■ EXERCISE DETAILS
Starting with the line that contains "geração (NGS) permite o diagnóstico" and stopping after the line that contains "Wochen Leber Metastasen", copy the entries below exactly. Include nothing else.

SUPPLIED MATERIAL START

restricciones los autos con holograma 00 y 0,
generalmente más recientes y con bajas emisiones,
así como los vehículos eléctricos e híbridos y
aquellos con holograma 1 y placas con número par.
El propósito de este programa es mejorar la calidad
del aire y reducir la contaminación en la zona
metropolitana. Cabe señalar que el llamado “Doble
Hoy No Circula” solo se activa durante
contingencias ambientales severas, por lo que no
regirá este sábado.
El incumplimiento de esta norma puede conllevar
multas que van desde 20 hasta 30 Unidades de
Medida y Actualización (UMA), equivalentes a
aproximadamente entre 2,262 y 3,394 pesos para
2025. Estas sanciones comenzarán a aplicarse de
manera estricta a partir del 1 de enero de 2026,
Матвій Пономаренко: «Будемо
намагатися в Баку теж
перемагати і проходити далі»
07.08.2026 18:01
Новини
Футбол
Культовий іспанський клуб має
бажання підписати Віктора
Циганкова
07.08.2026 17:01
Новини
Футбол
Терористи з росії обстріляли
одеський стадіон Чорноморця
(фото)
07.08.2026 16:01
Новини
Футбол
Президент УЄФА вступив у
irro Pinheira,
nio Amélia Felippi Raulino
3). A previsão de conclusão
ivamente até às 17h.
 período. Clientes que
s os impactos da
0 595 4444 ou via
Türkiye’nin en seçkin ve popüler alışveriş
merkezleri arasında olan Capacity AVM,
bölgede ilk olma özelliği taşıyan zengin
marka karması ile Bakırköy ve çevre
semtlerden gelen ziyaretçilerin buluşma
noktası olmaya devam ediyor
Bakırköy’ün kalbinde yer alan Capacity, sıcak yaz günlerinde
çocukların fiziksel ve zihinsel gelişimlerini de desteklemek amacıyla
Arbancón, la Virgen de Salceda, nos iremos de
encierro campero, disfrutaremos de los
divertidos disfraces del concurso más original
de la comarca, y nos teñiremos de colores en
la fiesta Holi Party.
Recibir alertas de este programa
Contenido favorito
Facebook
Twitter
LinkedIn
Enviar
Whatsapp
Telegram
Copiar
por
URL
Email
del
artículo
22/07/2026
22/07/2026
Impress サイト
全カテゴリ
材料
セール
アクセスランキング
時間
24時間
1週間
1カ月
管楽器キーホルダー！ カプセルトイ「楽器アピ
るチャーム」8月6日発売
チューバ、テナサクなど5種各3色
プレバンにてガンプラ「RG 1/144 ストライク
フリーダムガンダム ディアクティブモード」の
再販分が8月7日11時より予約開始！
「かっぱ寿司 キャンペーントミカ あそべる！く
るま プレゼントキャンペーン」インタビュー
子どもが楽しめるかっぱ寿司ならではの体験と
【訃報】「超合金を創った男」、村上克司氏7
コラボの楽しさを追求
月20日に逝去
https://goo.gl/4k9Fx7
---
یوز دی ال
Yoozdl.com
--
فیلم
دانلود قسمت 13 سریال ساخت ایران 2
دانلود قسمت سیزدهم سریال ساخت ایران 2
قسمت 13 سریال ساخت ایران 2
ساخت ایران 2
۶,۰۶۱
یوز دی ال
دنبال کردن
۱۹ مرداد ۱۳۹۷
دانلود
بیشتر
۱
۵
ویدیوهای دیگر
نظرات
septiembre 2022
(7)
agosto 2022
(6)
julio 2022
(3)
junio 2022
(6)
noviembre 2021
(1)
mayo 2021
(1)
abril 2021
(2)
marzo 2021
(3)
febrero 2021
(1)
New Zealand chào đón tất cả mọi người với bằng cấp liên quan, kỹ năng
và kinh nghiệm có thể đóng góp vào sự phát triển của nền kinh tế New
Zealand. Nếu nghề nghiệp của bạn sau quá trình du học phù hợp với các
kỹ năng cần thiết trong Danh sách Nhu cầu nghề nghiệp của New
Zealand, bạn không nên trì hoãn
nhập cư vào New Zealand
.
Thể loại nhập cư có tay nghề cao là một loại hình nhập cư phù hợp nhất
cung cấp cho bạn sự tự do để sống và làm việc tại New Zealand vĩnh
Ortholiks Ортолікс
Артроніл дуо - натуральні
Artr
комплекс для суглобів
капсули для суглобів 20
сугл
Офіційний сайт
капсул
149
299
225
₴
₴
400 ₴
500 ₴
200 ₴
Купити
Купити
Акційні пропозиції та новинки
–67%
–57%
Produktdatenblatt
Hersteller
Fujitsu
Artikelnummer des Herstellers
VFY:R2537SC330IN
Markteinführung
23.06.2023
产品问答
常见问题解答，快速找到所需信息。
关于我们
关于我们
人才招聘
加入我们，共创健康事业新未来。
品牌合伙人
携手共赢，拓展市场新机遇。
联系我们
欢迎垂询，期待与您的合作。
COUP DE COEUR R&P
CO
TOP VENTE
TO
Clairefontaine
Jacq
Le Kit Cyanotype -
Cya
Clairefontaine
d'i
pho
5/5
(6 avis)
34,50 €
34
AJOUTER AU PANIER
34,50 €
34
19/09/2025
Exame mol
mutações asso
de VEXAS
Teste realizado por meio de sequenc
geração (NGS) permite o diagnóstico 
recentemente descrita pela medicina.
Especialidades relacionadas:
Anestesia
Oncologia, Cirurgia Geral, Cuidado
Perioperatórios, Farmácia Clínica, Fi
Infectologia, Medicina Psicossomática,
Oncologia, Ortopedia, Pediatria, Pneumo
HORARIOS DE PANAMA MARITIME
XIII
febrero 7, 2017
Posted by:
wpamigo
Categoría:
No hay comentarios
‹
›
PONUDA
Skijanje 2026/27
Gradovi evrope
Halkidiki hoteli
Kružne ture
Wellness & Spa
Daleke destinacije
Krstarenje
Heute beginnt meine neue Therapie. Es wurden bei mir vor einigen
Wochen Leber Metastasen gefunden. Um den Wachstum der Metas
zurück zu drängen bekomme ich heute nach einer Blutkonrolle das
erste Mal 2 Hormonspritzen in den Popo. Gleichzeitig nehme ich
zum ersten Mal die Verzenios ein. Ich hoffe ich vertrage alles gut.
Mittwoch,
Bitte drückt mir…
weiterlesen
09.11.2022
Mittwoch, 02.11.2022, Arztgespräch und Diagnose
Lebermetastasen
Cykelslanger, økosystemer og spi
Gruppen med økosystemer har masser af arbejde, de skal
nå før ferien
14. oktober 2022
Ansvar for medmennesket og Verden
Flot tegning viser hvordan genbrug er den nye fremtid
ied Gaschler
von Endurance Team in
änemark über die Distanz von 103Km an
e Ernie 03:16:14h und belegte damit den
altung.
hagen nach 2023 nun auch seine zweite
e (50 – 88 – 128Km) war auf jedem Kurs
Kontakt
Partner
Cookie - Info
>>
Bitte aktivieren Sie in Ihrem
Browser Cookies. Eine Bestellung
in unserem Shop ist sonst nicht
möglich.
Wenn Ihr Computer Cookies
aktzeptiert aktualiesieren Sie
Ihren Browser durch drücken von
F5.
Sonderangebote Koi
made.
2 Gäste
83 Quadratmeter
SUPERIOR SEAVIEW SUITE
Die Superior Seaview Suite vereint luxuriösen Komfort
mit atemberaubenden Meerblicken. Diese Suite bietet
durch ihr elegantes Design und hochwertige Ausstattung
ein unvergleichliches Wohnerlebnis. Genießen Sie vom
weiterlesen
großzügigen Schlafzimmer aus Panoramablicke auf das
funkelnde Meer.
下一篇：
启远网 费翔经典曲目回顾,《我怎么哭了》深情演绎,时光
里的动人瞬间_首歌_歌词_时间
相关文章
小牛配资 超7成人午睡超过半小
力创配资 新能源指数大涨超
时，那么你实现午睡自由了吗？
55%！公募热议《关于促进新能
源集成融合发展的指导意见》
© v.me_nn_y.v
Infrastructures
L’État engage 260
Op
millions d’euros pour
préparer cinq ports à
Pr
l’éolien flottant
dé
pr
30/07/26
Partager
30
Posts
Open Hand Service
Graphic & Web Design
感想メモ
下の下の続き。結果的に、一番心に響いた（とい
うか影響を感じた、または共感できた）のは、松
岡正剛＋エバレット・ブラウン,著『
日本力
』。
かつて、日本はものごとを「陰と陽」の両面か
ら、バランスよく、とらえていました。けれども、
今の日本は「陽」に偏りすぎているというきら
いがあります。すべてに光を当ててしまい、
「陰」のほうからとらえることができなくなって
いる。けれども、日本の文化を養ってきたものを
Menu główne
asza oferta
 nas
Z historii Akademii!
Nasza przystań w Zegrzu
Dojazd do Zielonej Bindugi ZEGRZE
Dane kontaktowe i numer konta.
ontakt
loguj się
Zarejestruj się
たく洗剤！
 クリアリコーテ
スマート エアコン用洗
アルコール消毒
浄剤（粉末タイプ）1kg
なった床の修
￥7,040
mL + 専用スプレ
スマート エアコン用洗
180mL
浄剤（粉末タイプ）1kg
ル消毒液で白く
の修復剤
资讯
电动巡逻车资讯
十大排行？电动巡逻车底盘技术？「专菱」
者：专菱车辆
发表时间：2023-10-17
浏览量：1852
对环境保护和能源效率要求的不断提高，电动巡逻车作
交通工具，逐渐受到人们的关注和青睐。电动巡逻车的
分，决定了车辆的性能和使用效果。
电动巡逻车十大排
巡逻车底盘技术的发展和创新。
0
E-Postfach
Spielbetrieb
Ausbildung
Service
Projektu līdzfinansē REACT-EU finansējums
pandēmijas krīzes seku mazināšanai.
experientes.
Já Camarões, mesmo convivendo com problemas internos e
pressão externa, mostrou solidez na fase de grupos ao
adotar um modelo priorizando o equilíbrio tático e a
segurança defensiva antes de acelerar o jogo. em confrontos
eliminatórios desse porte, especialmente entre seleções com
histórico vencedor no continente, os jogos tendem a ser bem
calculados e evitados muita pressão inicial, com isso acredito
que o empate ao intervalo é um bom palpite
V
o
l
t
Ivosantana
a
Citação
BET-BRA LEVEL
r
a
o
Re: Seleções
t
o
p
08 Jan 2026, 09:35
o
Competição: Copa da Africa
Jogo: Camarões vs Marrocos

SUPPLIED MATERIAL END

■ SOLVED EXERCISE
geração (NGS) permite o diagnóstico 
recentemente descrita pela medicina.
Especialidades relacionadas:
Anestesia
Oncologia, Cirurgia Geral, Cuidado
Perioperatórios, Farmácia Clínica, Fi
Infectologia, Medicina Psicossomática,
Oncologia, Ortopedia, Pediatria, Pneumo
HORARIOS DE PANAMA MARITIME
XIII
febrero 7, 2017
Posted by:
wpamigo
Categoría:
No hay comentarios
‹
›
PONUDA
Skijanje 2026/27
Gradovi evrope
Halkidiki hoteli
Kružne ture
Wellness & Spa
Daleke destinacije
Krstarenje
Heute beginnt meine neue Therapie. Es wurden bei mir vor einigen
Wochen Leber Metastasen gefunden. Um den Wachstum der Metas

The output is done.